For a month, the "Children of Don Quixote" enlisted well-fed, well-off Parisians to leave their salons and sleep in 300 bright red tents on the cobblestones with the homeless, in a show of solidarity.

Within weeks, not only had similar "Quixote cities" sprung up in Marseilles, Lyon, Strasbourg, Bordeaux, and Toulouse, but the French government increased funds to $92 million from $11 million, allowing shelters to stay open 24 hours – and on Monday earmarked $46 million more to place 27,000 persons. Next month, lawmakers will debate a law that makes housing a legal right – something President Jacques Chirac, under pressure from the Quixote media coverage, proposed in his New Year address.

Not bad, say the Quixotes, for an idea that started with €20, a camera, and four friends.

Whether such promises will survive the spring elections is unclear. Nevertheless, through a movement perhaps unseen before in Europe, Quixote gave the problem a new profile, creating a "radical change" in policy, says Augustin Legrand, whose family of comedic actors was the central in the group's founding.

"It's become something special; I've not seen anything like it in Europe," says Harold, a Roman Catholic social worker who Wednesday drove from Bonn, Germany, to see what all the fuss was about. "In Germany, homeless complain they are treated badly, there's hostility toward them. And no one talks about it. In France, there's just indifference. But at least that has allowed the problem to be raised in public."

Jean-Baptiste Legrand, a film producer and president of Quixote, says that, "No one who is human really likes this problem. Everyone talks about it a little bit, but no one really speaks loudly.... We just felt like in this country we shouldn't leave people in the street."

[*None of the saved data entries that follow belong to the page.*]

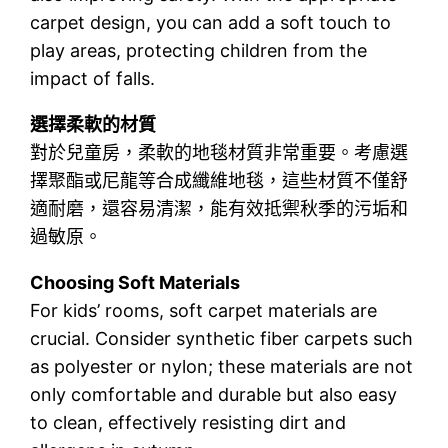
carpet design, you can add a soft touch to
play areas, protecting children from the
impact of falls.
選擇柔軟的材質
對於兒童房，柔軟的地毯材質非常重要。考慮選
擇聚酯或尼龍等合成纖維地毯，這些材質不僅舒
適耐磨，還容易清潔，能有效抵禦秋季的污垢和
過敏原。
Choosing Soft Materials
For kids’ rooms, soft carpet materials are
crucial. Consider synthetic fiber carpets such
as polyester or nylon; these materials are not
only comfortable and durable but also easy
to clean, effectively resisting dirt and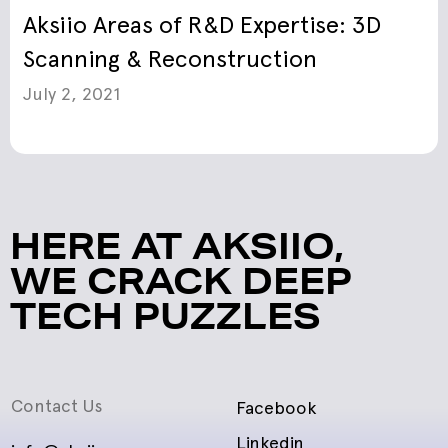
Aksiio Areas of R&D Expertise: 3D
Scanning & Reconstruction
July 2, 2021
HERE AT AKSIIO,
WE CRACK DEEP
TECH PUZZLES
Contact Us
Facebook
Linkedin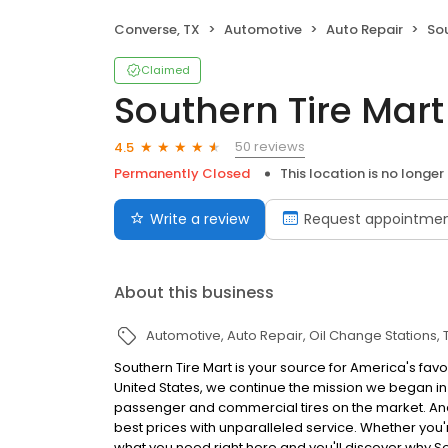
Converse, TX
Automotive
Auto Repair
Sou
Claimed
Southern Tire Mart
50 reviews
4.5
Permanently Closed
This location is no longer
Write a review
Request appointme
About this business
Automotive
Auto Repair
Oil Change Stations
Southern Tire Mart is your source for America's favo
United States, we continue the mission we began in 
passenger and commercial tires on the market. And, 
best prices with unparalleled service. Whether you're 
what you need right here and you'll discover why S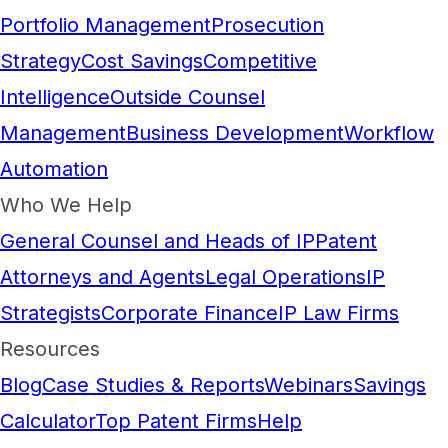
Portfolio Management
Prosecution
Strategy
Cost Savings
Competitive
Intelligence
Outside Counsel
Management
Business Development
Workflow
Automation
Who We Help
General Counsel and Heads of IP
Patent
Attorneys and Agents
Legal Operations
IP
Strategists
Corporate Finance
IP Law Firms
Resources
Blog
Case Studies & Reports
Webinars
Savings
Calculator
Top Patent Firms
Help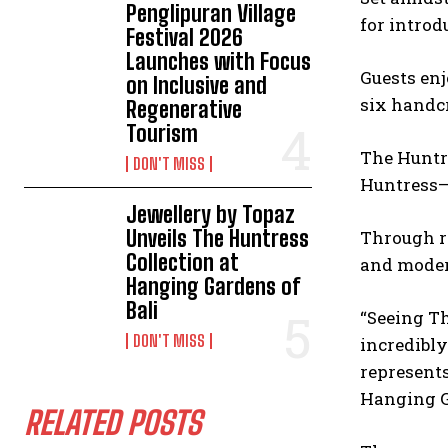
Penglipuran Village
for introd
Festival 2026
Launches with Focus
Guests enj
on Inclusive and
six handcr
Regenerative
Tourism
The Huntre
DON'T MISS
Huntress—
Jewellery by Topaz
Unveils The Huntress
Through r
Collection at
and moder
Hanging Gardens of
Bali
“Seeing Th
DON'T MISS
incredibly
represents
Hanging G
RELATED POSTS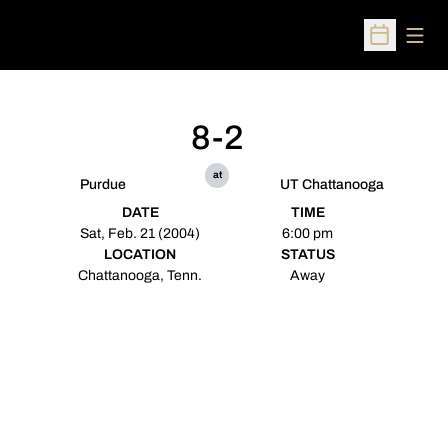
Open
Open Sched
8-2
at
Purdue
UT Chattanooga
DATE
TIME
Sat, Feb. 21 (2004)
6:00 pm
LOCATION
STATUS
Chattanooga, Tenn.
Away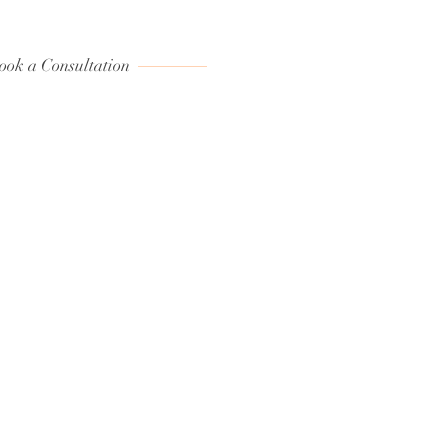
ook a Consultation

Emmaus, an international homeless advocacy group, this week called Quixote's action "significant."

The plight of the homeless, known in France as "SDF," or "sans domicile fixes," is not yet regarded as an acute problem. An official 2001 study suggests 89,000 homeless people.

But the Abbe Pierre Foundation claims that the number is now twice that. With new immigrants and a restless North African population in the suburbs, the problem is growing. Paris has many street dwellers.

The Quixote "city" looks like a Christo installation – red nylon pup tents lined single file along a grayish canal built by Napoleon in 1825 to bring clean water into the city.

Canal St. Martin wends through bohemian clubs and bourgeoisie apartments, making the tents a clear statement.

In fact, the location in a "bo-bo" neighborhood is part of the Quixote strategy to play to the center of French politics, rather than to try to shout about the issue from the extreme left, where it has been most at home.

Tents are numbered. Some are now painted or marked with identifying elements. Nabila, who lives in tent No. 39, has "handicapped" marked on her tent.

She stays across from tent No. 40, which houses fellow Tunisian Amara Sahli, a middle-aged man whose parents left him in Paris as a young boy. "If I can find a place to live, things might get better," he offers.

Yet with success and promises under their belt, the Quixotes face new tensions. The tents are an embarrassment, and the government wants them gone. Quixote founder Augustin Legrand last week promised the SDF would stay until all homeless are settled, but that may not be viable.

And even Mr. Legrand is now hinting that the tents should be moved.

Housing activists who joined Quixote's parade now accuse the group of being a grandstanding media sellout.

Legrand himself hasn't stayed, flying this week to South Africa for an acting job.

Many blue-collar French complain that President Chirac's promises for the homeless come at their expense. Some 1.4 million low-wage workers have waited for years on lists for low-cost housing. It is unfair, they say, to appropriate such homes because a lobby group made a successful stink.

At 86 Café, a small, smoky standup joint near the canal, and unofficial headquarters for Quixote, talk is sharper and the atmosphere tenser, locals note. Quixote president Jean-Baptiste Legrand, tall with a scraggly beard and a cellphone permanently plastered to his ear, looks a bit haggard.

A street artist who calls herself "Sapphram" inches into the claque around him, and puts her face squarely into his.

"I didn't stay here since Nov. 28 to get 300 houses and for things to be forgotten. You and your family have not shared with us your decision to sell out," she charges. "You have betrayed us."

Legrand retorts: "You have been a housing activist 20 years and you got nothing. We've done this three months, and we've got something!"

An 86 Café denizen tells reporters, "Many of us don't have a decent house. Now we are going to wait longer, and everything changes because someone made a big noise? That's causing anger, too."